LE MAL
Contribution La Griffe Aquitaine
Rubrique Métaphysique
Intérêt général de l’ouvrage ▲▲▲▲▲
Facilité de lecture ▲▲▲▲△
Rapport avec le rite ▲▲△△△
Paul Ricoeur fut un philosophe prolixe et un phénoménologue hyper-consciencieux.
Dans ce tout petit livre, qui transcrit le texte d’une conférence donnée en 1985, il s’attaque dans une synthèse éblouissante à un très grand sujet, dans lequel toute pensée s’abîme, et qui est la « question du mal ».
Ricoeur distingue le mal moral, que la religion appelle péché, mal qu’on fait par l’effet de notre volonté et de notre liberté - pour ce mal là, existe éventuellement l’horizon de la rédemption - d’un autre mal, celui de la souffrance – ou de la mort, mais surtout de la souffrance, le mal qu’on subit, face auquel on ne peut qu’opposer la lamentation, comme la longue plainte de Job dans la Bible, avec ses questions lancinantes : pourquoi, pourquoi moi, et jusqu’à quand ?
Les réponses philosophico-théologiques passèrent historiquement par la théorie un peu absurde de la Gnose, qui donna au mal la qualité d’une substance dont il faudrait s’extraire, système démonté par Saint-Augustin grâce à l’élan donné par le néo-platonisme et qui transforma la question « d’où vient le mal ? » en : « d’où vient que nous fassions le mal ? » ; ou encore par Leibniz qui vit dans le meilleur des mondes possibles créé par Dieu un savant dosage de maux compensés par des biens.

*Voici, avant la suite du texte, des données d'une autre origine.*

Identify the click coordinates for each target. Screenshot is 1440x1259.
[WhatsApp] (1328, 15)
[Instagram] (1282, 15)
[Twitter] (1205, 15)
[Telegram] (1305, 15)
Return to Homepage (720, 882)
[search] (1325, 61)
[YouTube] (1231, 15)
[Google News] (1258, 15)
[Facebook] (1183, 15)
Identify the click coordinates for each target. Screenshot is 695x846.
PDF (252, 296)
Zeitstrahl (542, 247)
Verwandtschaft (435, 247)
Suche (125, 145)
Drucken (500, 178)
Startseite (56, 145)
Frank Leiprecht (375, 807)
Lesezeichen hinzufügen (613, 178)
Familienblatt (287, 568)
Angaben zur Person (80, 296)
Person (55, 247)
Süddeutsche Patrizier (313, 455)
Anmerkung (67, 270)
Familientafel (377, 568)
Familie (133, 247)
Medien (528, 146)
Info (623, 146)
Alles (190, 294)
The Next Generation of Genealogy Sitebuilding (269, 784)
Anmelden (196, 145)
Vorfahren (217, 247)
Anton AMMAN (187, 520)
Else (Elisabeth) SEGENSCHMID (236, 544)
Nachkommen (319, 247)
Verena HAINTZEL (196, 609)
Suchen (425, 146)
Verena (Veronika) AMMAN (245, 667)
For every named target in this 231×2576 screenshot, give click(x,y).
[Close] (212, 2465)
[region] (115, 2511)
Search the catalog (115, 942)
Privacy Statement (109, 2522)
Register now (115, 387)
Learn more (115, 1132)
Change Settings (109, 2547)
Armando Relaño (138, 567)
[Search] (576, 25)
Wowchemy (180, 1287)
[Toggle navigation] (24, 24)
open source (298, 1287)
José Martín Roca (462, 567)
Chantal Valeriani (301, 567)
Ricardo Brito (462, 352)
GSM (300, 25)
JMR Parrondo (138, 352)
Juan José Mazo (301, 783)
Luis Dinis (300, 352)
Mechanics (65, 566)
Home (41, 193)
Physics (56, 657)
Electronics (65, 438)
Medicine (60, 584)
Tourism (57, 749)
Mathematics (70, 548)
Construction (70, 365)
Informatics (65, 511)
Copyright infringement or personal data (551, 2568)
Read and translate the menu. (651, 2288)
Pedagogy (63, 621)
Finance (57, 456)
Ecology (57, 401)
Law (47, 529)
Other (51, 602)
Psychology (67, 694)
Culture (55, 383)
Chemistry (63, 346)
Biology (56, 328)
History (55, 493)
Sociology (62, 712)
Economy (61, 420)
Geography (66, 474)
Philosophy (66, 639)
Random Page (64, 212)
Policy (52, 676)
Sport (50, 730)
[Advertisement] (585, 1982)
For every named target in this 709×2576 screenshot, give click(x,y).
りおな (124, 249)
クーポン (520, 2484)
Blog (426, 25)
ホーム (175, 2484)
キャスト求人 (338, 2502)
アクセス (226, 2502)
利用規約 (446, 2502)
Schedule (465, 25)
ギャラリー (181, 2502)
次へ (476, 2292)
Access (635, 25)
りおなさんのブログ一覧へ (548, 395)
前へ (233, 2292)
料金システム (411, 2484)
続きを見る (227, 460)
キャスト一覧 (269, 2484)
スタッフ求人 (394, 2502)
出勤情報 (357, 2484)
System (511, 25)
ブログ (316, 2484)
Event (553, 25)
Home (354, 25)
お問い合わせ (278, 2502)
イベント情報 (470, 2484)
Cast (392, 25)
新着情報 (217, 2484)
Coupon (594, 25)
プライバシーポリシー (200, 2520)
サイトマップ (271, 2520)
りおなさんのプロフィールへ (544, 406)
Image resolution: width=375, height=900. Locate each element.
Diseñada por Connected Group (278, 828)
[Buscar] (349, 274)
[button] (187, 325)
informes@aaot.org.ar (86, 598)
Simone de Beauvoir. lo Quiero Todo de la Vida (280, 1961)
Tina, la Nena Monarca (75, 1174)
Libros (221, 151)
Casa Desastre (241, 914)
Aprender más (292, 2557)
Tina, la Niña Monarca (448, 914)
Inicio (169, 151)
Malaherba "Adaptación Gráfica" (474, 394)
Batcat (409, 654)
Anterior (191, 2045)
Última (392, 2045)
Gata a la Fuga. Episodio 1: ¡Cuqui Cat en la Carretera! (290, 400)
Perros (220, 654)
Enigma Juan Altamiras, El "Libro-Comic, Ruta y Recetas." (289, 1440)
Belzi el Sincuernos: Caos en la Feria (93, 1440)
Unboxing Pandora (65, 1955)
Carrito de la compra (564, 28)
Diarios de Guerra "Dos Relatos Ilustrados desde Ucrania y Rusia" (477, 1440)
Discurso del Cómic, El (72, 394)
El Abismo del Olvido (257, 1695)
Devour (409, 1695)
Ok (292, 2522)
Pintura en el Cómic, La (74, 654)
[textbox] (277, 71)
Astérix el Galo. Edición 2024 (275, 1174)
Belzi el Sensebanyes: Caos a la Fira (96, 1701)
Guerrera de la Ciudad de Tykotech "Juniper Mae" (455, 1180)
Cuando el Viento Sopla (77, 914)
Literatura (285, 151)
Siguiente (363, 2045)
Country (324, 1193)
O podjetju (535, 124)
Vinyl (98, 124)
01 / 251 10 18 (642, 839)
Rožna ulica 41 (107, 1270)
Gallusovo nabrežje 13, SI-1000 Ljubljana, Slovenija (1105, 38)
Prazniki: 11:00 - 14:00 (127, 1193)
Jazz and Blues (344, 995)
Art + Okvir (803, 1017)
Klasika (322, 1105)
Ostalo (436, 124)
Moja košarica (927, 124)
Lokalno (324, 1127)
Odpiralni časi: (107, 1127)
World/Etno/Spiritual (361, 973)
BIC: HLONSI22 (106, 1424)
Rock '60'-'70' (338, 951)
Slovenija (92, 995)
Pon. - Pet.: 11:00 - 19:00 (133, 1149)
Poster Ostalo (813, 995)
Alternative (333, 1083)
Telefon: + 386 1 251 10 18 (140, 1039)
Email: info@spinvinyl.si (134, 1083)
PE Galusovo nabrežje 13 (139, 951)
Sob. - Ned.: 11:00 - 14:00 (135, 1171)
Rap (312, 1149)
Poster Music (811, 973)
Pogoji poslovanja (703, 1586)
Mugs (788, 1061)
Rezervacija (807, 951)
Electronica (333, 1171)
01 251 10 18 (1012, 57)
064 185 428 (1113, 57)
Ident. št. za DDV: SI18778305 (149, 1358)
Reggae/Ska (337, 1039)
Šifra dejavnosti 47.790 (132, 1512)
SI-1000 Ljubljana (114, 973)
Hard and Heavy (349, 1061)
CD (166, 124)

Mais ces solutions ne concernaient finalement qu’à la marge la souffrance qui affecte l’innocent : catastrophes, maladies et infirmités, souffrance de la disparition d’un être cher.
C’est là que le mal est et demeure un défi : qu’il est une énigme avant qu’on ne le pense ; et une aporie après, c’est-à-dire « la difficulté terminale produite par le travail même de la pensée » qui a échoué.
Ne reste alors qu’à spiritualiser la lamentation, « la souffrance n’étant scandale que pour qui ne comprend Dieu que comme source de tout ce qui est bon dans la création » ; spiritualisation qui va vers un renoncement quasi bouddhique à la plainte, sagesse de Job qui à la fin consent à aimer Dieu pour rien.